Los Angeles Sues Online Travel Brokers Over Unpaid City Taxes

Posted on by Chief Marketer Staff

The city of Los Angeles has sued more than a dozen online travel organizations and their parent companies for failing to hand over taxes collected for online hotel rooms. City Attorney Rocky Delgadillo seeks to recover an unspecified amount of money, and also asked the court to award “additional damages for the sake of example and in sufficient amount to punish defendants for their conduct,” according to the complaint.

Listed as defendants in the case are Hotels.com L.P.; Hotels.com GP, LLC; Hotwire Inc.; Cheap Tickets Inc.; Cendant Travel Distribution Services Group, Inc.; Expedia Inc.; Internetwork Publishing Corp. (d/b/a Lodging.com); Lowest Fare.com; Maupintour Holding LLC; Orbitz, Inc.; Orbitz, LLC; Priceline.com, Inc.; Site 59.com, LLC; Travelocity.com Inc.; Travelocity.com LP; Travelweb, LLC; Travelnow.com, Inc.; and various unnamed individuals.

Los Angeles’ Uniform Transient Occupancy Tax is 14%, and must be collected by the defendants “who are the operators of the hotels at the time the rent is paid,” according to the complaint.

Plaintiffs contacted individually referred to a statement from the Interactive Travel Services Association (ITSA), an organization representing online travel companies and computer reservation systems.

“The city attorney’s lawsuit is wrong,” said ITSA executive director Art Sackler in the statement. “The claim that ITSA members do not remit collected taxes is false. The city’s hotel tax does not apply to online travel companies, which are not hotel operators and do not collect rent. These companies provide valuable services to assist consumers with booking hotel rooms.

Sackler continued: “The city is trying to impose a new tax on Internet services that is adverse to consumers. Under California law, any new tax must be approved by voter referendum. This one was not. Adding a new consumer tax is not smart tourism policy. By increasing the amounts consumers must pay, tourism and tax revenues will likely decline.

“The industry believes the lawsuit is without merit and will defend itself vigorously.”

The complaint also alleges that, “in most instances Defendants are charging more money in ‘fees and taxes’ than required by the statutory occupancy tax rate. These ‘fees and taxes’ often exceed the appropriate statutory occupancy tax rate by 1-3%.”

Los Angeles has requested that its motion be certified as a class action. The city also charged that the defendants, by not remitting the taxes, “engaged in unfair, unlawful and fraudulent business acts and practices,” and that they “have taken these monies for their own use and benefit, thereby permanently depriving Plaintiff and the Class the use and benefit thereof.”
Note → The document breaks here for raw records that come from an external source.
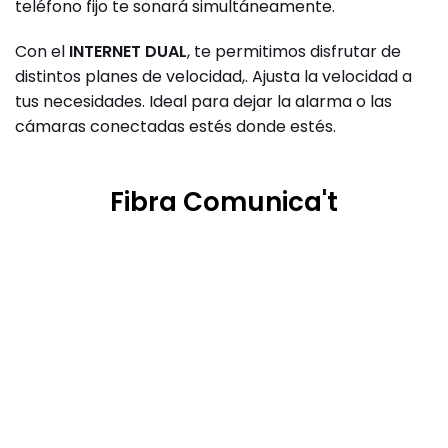
teléfono fijo te sonará simultáneamente.
Con el
INTERNET DUAL
, te permitimos disfrutar de
distintos planes de velocidad,. Ajusta la velocidad a
tus necesidades. Ideal para dejar la alarma o las
cámaras conectadas estés donde estés.
Fibra Comunica't
Fibra 600
Simétrica
con Fijo incluido
29'
90€
mes
IVA Inc.
Precio final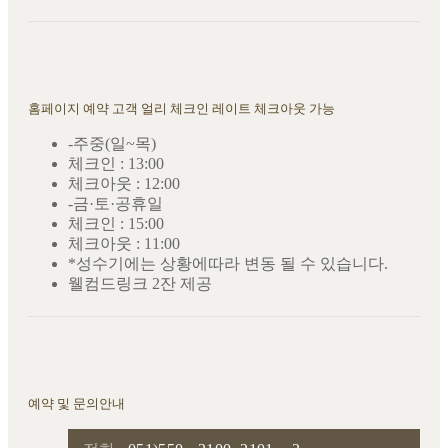
홈페이지 예약 고객 얼리 체크인 레이트 체크아웃 가능
-주중(일~목)
체크인 : 13:00
체크아웃 : 12:00
-금·토·공휴일
체크인 : 15:00
체크아웃 : 11:00
*성수기에는 상황에따라 변동 될 수 있습니다.
웰컴드링크 2잔 제공
예약 및 문의안내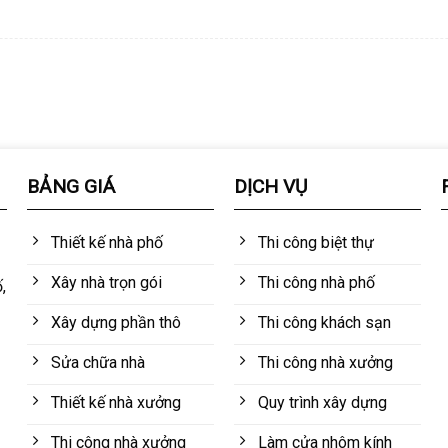
BẢNG GIÁ
DỊCH VỤ
Thiết kế nhà phố
Thi công biệt thự
Xây nhà trọn gói
Thi công nhà phố
,
Xây dựng phần thô
Thi công khách sạn
Sửa chữa nhà
Thi công nhà xưởng
Thiết kế nhà xưởng
Quy trình xây dựng
Thi công nhà xưởng
Làm cửa nhôm kính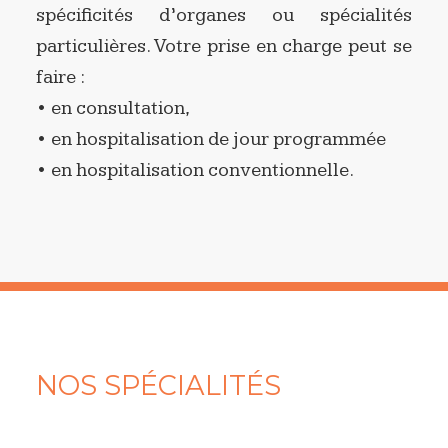
spécificités d’organes ou spécialités
particulières. Votre prise en charge peut se
faire :
• en consultation,
• en hospitalisation de jour programmée
• en hospitalisation conventionnelle.
NOS SPÉCIALITÉS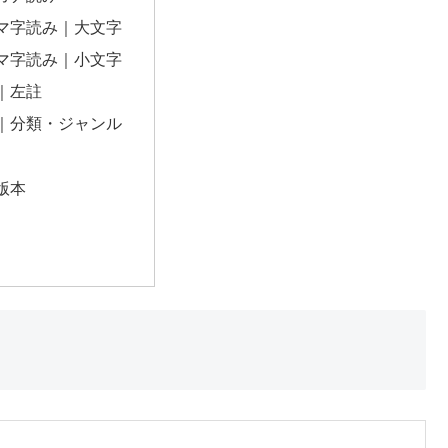
マ字読み｜大文字
マ字読み｜小文字
｜左註
｜分類・ジャンル
版本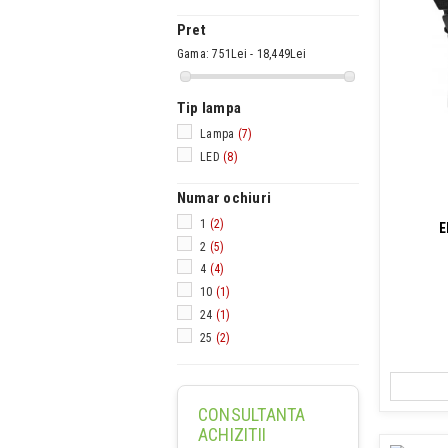
Pret
Gama:
751Lei - 18,449Lei
Tip lampa
Lampa
(7)
LED
(8)
Numar ochiuri
1
(2)
E
2
(5)
4
(4)
10
(1)
24
(1)
25
(2)
CONSULTANTA
ACHIZITII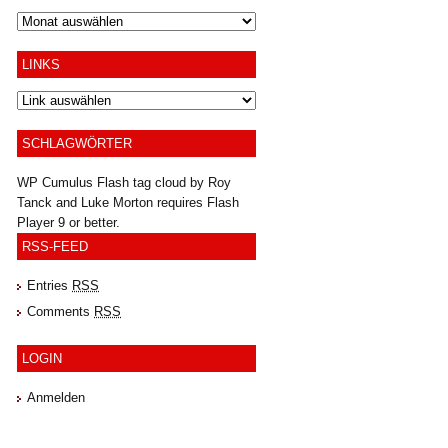
Archiv
LINKS
SCHLAGWÖRTER
WP Cumulus Flash tag cloud by
Roy
Tanck
and
Luke Morton
requires
Flash
Player
9 or better.
RSS-FEED
Entries
RSS
Comments
RSS
LOGIN
Anmelden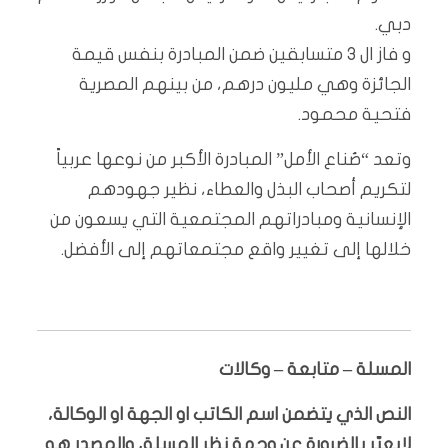
دبي.
و فاز ال ٣ متسابقين ضمن المبادرة بنفس قيمة
الجائزة وهي مليون درهم، من بينهم المصرية
فتحية محمود.
وتعد “صُناع الأمل” المبادرة الأكبر من نوعها عربياً
لتكريم أصحاب البذل والعطاء، نظير جهودهم
الإنسانية ومبادراتهم المجتمعية التي يسعون من
خلالها إلى تغيير واقع مجتمعاتهم إلى الأفضل.
المسلة – متابعة – وكالات
النص الذي يتضمن اسم الكاتب او الجهة او الوكالة،
لايعبّر بالضرورة عن وجهة نظر المسلة، والمصدر هو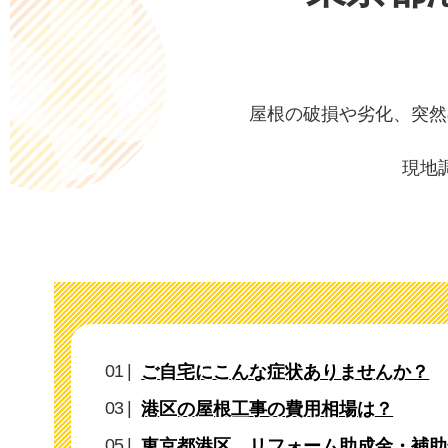
屋根の破損や劣化、突然
現地
ご自宅にこんな症状ありませんか？
港区の屋根工事の費用相場は？
東京都港区 リフォーム助成金・補助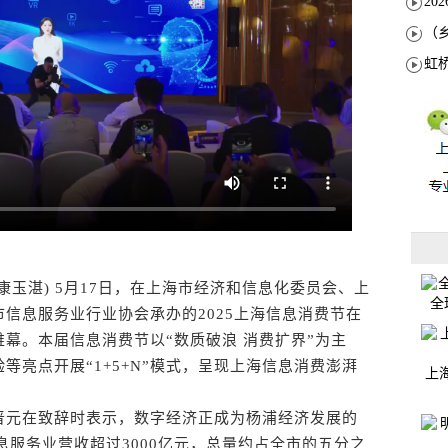
康玉湛) 5月17日，在上海市经济和信息化委员会、上
全
信息服务业行业协会承办的2025上海信息消费节在
幕。本届信息消费节以“数质破浪 消费扩界”为主
等亮点开展“1+5+N”模式，呈现上海信息消费澎湃
上
元在致辞时表示，数字经济正成为杨浦经济发展的
息服务业营收超过3000亿元，总量约占全市的五分之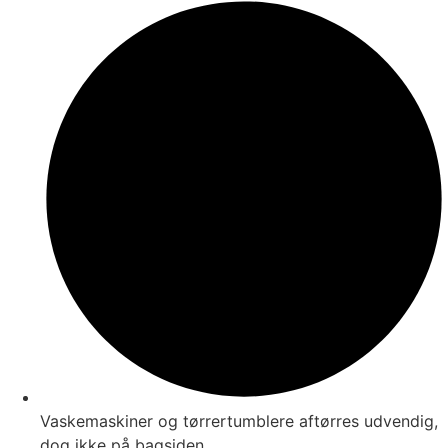
Vaskemaskiner og tørrertumblere aftørres udvendig,
dog ikke på bagsiden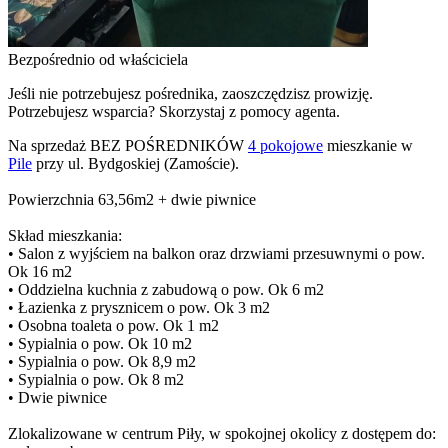
Bezpośrednio od właściciela
Jeśli nie potrzebujesz pośrednika, zaoszczędzisz prowizję.
Potrzebujesz wsparcia? Skorzystaj z pomocy agenta.
Na sprzedaż BEZ POŚREDNIKÓW
4 pokojowe
mieszkanie w
Pile
przy ul. Bydgoskiej (Zamoście).
Powierzchnia 63,56m2 + dwie piwnice
Skład mieszkania:
• Salon z wyjściem na balkon oraz drzwiami przesuwnymi o pow.
Ok 16 m2
• Oddzielna kuchnia z zabudową o pow. Ok 6 m2
• Łazienka z prysznicem o pow. Ok 3 m2
• Osobna toaleta o pow. Ok 1 m2
• Sypialnia o pow. Ok 10 m2
• Sypialnia o pow. Ok 8,9 m2
• Sypialnia o pow. Ok 8 m2
• Dwie piwnice
Zlokalizowane w centrum Piły, w spokojnej okolicy z dostępem do:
While the papers were filed in the Superior Court of the State of California for the county of Los Angeles, Central District on Dec. 30, defendants were only served with them within the last day or two, according to a Los Angeles City Attorney’s office spokesman.

The spokesman also said that his office had been looking for other municipalities to join the suit, but did not have any information on what their level of interest, if any, was.